There are several major confounding factors that need to be accounted for and mitigated: Table 1 lists the main factors, their effects, and suggested solutions. In summary, a properly implemented fat–water separation method with sufficient long TR and low FA to minimise T1-weighting, three or more echoes, using multi-spectral modelling of fat and T2* correction can yield a quantitative value that can be compared both longitudinally and cross-sectionally between centres subject to appropriate quality assurance procedures (“Quality assurance”).

Table 1 Confounders to fat fraction analysis

Advanced: choosing echo times and signal efficiency

The echo spacing for the traditional gradient echo in and out of phase images can be worked out as follows: with a 435 Hz difference at 3.0 T, the signals are in phase 435 times per second, so after the start, they are in phase again after 1/435 s = 2.3 ms; thus, they will be out of phase for the first time at 1.15 ms and every 2.3 ms after that. The signal-to-noise efficiency of Dixon imaging can be increased by varying the echo spacing, so that the intervals no longer correspond to the in and out of phase echo times. Reeder and colleagues introduced this concept by calculating the echo intervals that maximise the effective signal to noise across the range of fat fractions for a multi-echo acquisition [18, 21]. When combined with an iterative algorithm for the fat–water separation, this approach is known by the acronym IDEAL (iterative decomposition of water and fat with echo asymmetry and least-squares estimation).
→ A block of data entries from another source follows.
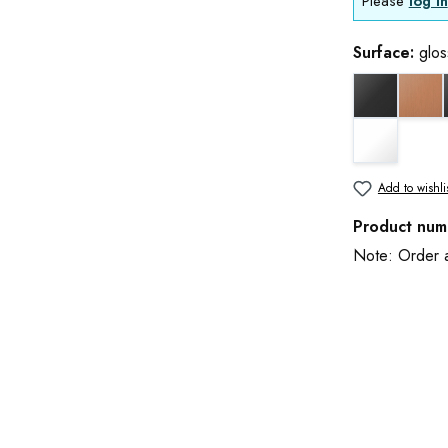
Please
log in
Surface:
glo
black matt
cop
white matt
Add to wishli
Product num
Note: Order an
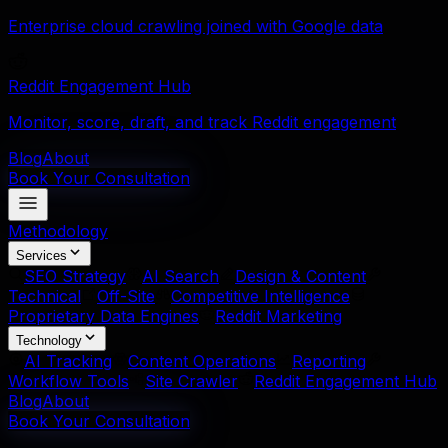
Enterprise cloud crawling joined with Google data
Reddit Engagement Hub
Monitor, score, draft, and track Reddit engagement
Blog
About
Book Your Consultation
Methodology
Services
SEO Strategy
AI Search
Design & Content
Technical
Off-Site
Competitive Intelligence
Proprietary Data Engines
Reddit Marketing
Technology
AI Tracking
Content Operations
Reporting
Workflow Tools
Site Crawler
Reddit Engagement Hub
Blog
About
Book Your Consultation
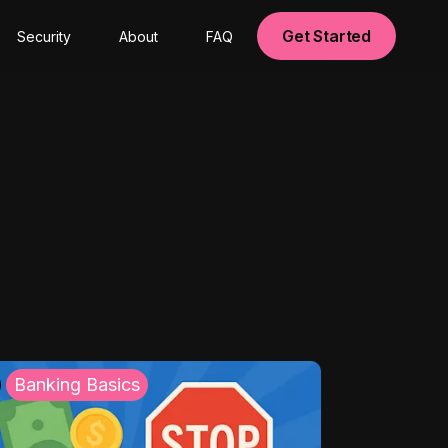
Get Started
Security
About
FAQ
Banking Basics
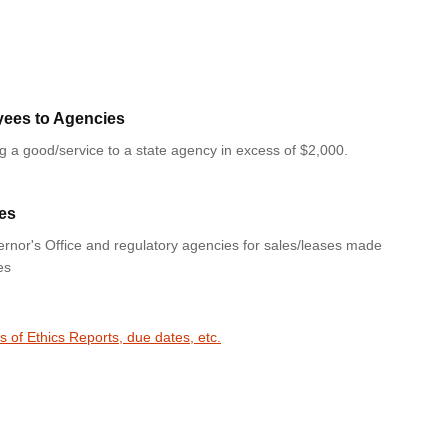
yees to Agencies
ng a good/service to a state agency in excess of $2,000.
es
rnor's Office and regulatory agencies for sales/leases made
es
s of Ethics Reports, due dates, etc.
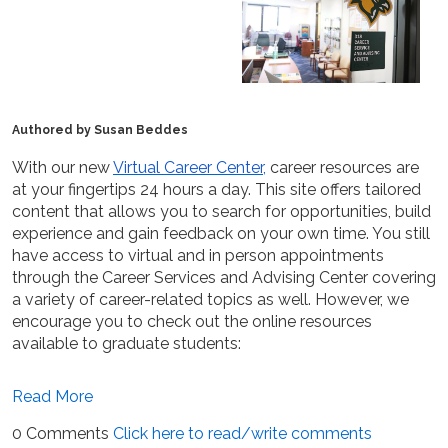
Authored by Susan Beddes
With our new
Virtual Career Center,
career resources are
at your fingertips 24 hours a day. This site offers tailored
content that allows you to search for opportunities, build
experience and gain feedback on your own time. You still
have access to virtual and in person appointments
through the Career Services and Advising Center covering
a variety of career-related topics as well. However, we
encourage you to check out the online resources
available to graduate students:
Read More
0 Comments
Click here to read/write comments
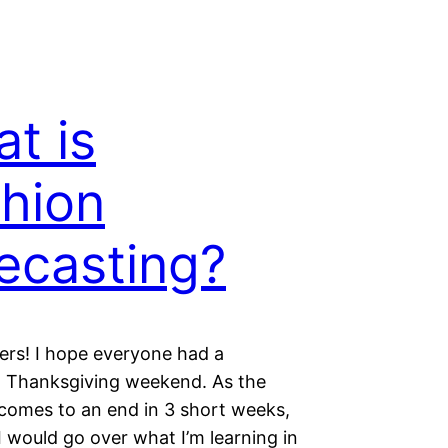
t is
hion
ecasting?
ders! I hope everyone had a
 Thanksgiving weekend. As the
comes to an end in 3 short weeks,
I would go over what I’m learning in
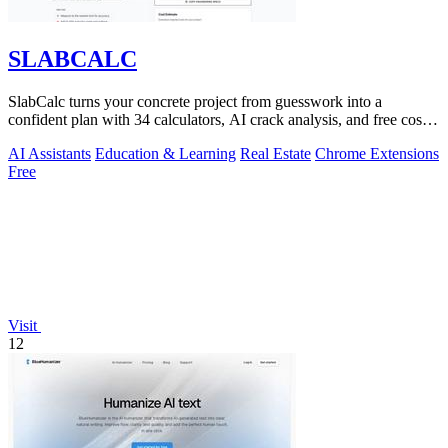
SLABCALC
SlabCalc turns your concrete project from guesswork into a
confident plan with 34 calculators, AI crack analysis, and free cost
insights.
AI Assistants
Education & Learning
Real Estate
Chrome Extensions
Free
Visit
12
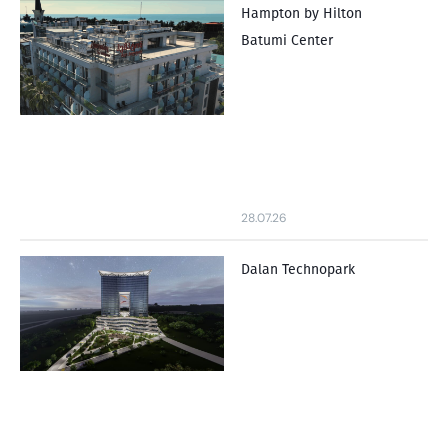
Hampton by Hilton
Batumi Center
28.07.26
Dalan Technopark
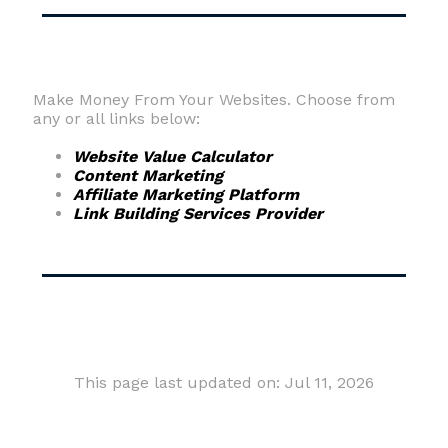
Make Money From Your Websites. Choose from
any or all links below:
Website Value Calculator
Content Marketing
Affiliate Marketing Platform
Link Building Services Provider
This page last updated on: Jul 11, 2026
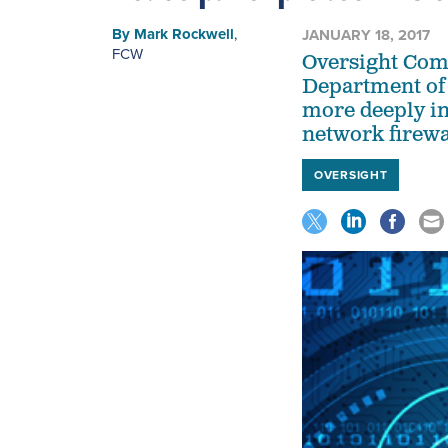
By
Mark Rockwell
,
JANUARY 18, 2017
FCW
Oversight Com
Department of 
more deeply in
network firewa
OVERSIGHT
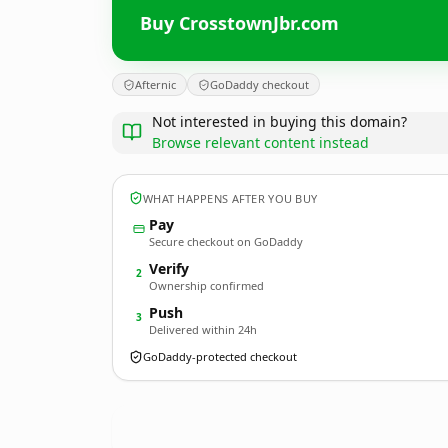
Buy CrosstownJbr.com
Afternic
GoDaddy checkout
Not interested in buying this domain?
Browse relevant content instead
WHAT HAPPENS AFTER YOU BUY
Pay
Secure checkout on GoDaddy
Verify
2
Ownership confirmed
Push
3
Delivered within 24h
GoDaddy-protected checkout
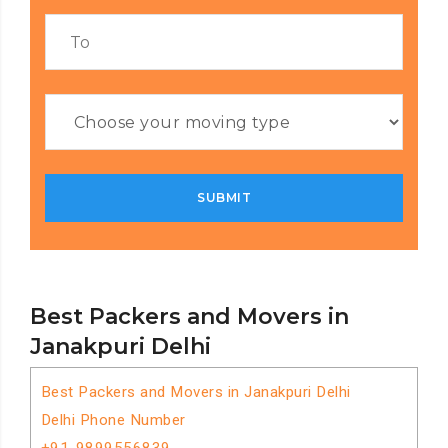
Best Packers and Movers in
Janakpuri Delhi
Best Packers and Movers in Janakpuri Delhi
Delhi Phone Number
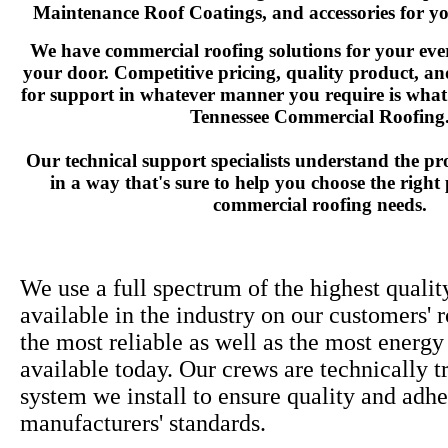
Maintenance Roof Coatings, and accessories for yo
We have commercial roofing solutions for your ever
your door. Competitive pricing, quality product, a
for support in whatever manner you require is what
Tennessee Commercial Roofing
Our technical support specialists understand the pr
in a way that's sure to help you choose the right
commercial roofing needs.
We use a full spectrum of the highest qualit
available in the industry on our customers' 
the most reliable as well as the most energy
available today. Our crews are technically t
system we install to ensure quality and adhe
manufacturers' standards.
However, the purpose remains the same as the 2 and 3 point Dixon techniques.

Measuring T2 and PDFF with the same sequence

The majority of 2 and 3-point Dixon applications in skeletal muscle have used gradient echo readouts. However, spin-echo (SE) and fast spin-echo (FSE) may also be used as originally proposed by Glover and Schneider [17]. One possible factor contributing to limited use of spin-echo Dixon techniques is increased scan times due to prolongation of the repetition time for multi-slice imaging [22].

Often, PDFF and the T2 relaxation time of water, a surrogate for inflammation and edema, are measured using two different sequences. The efficiency of the scan can be improved by measuring them using the same sequence. IDEAL fat–water separation has also been combined with a CPMG spin-echo train in the so-called IDEAL-CPMG sequence [23]. Although IDEAL-CPMG is thus far not widely available, this approach enables independent measurements of the T2-relaxation times of the separated fat and water components in skeletal muscle, an important capability in conditions where water- and fat-based pathologies may exist simultaneously [24, 25].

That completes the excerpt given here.